#### Task brief:
Set down only what runs from the line containing "At what (x,y)" through the last line of the data, exactly as it reads.

#### Supplied records:
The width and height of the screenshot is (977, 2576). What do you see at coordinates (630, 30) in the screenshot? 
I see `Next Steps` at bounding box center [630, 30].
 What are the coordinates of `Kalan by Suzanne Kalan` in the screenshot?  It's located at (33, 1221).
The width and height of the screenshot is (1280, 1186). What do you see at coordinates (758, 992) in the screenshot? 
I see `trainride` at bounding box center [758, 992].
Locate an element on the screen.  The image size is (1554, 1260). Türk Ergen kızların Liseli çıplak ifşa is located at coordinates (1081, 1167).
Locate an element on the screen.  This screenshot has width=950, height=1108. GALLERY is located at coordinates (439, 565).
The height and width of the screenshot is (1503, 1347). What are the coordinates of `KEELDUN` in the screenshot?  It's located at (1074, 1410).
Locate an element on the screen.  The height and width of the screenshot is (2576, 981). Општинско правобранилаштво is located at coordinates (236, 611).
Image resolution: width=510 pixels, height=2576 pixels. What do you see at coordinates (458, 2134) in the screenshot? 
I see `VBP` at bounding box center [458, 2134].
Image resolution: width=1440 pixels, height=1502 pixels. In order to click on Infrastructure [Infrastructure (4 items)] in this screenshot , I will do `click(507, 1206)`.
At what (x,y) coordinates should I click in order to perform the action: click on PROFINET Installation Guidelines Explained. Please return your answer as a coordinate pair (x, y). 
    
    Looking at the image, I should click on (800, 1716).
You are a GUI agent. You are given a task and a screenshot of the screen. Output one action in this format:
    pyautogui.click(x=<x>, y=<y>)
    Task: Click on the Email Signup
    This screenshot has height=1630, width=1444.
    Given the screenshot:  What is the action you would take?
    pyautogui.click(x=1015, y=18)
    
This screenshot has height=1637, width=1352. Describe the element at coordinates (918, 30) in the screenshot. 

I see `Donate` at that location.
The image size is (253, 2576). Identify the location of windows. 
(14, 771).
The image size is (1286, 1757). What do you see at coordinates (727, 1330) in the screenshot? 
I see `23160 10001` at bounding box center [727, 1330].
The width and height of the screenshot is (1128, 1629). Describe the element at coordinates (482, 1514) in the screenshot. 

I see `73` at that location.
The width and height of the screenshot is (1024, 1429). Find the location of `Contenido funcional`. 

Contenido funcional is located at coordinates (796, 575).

#### Written response:
At what (x,y) coordinates should I click in order to perform the action: click on PROFINET Installation Guidelines Explained. Please return your answer as a coordinate pair (x, y). 
    
    Looking at the image, I should click on (800, 1716).
You are a GUI agent. You are given a task and a screenshot of the screen. Output one action in this format:
    pyautogui.click(x=<x>, y=<y>)
    Task: Click on the Email Signup
    This screenshot has height=1630, width=1444.
    Given the screenshot:  What is the action you would take?
    pyautogui.click(x=1015, y=18)
    
This screenshot has height=1637, width=1352. Describe the element at coordinates (918, 30) in the screenshot. 

I see `Donate` at that location.
The image size is (253, 2576). Identify the location of windows. 
(14, 771).
The image size is (1286, 1757). What do you see at coordinates (727, 1330) in the screenshot? 
I see `23160 10001` at bounding box center [727, 1330].
The width and height of the screenshot is (1128, 1629). Describe the element at coordinates (482, 1514) in the screenshot. 

I see `73` at that location.
The width and height of the screenshot is (1024, 1429). Find the location of `Contenido funcional`. 

Contenido funcional is located at coordinates (796, 575).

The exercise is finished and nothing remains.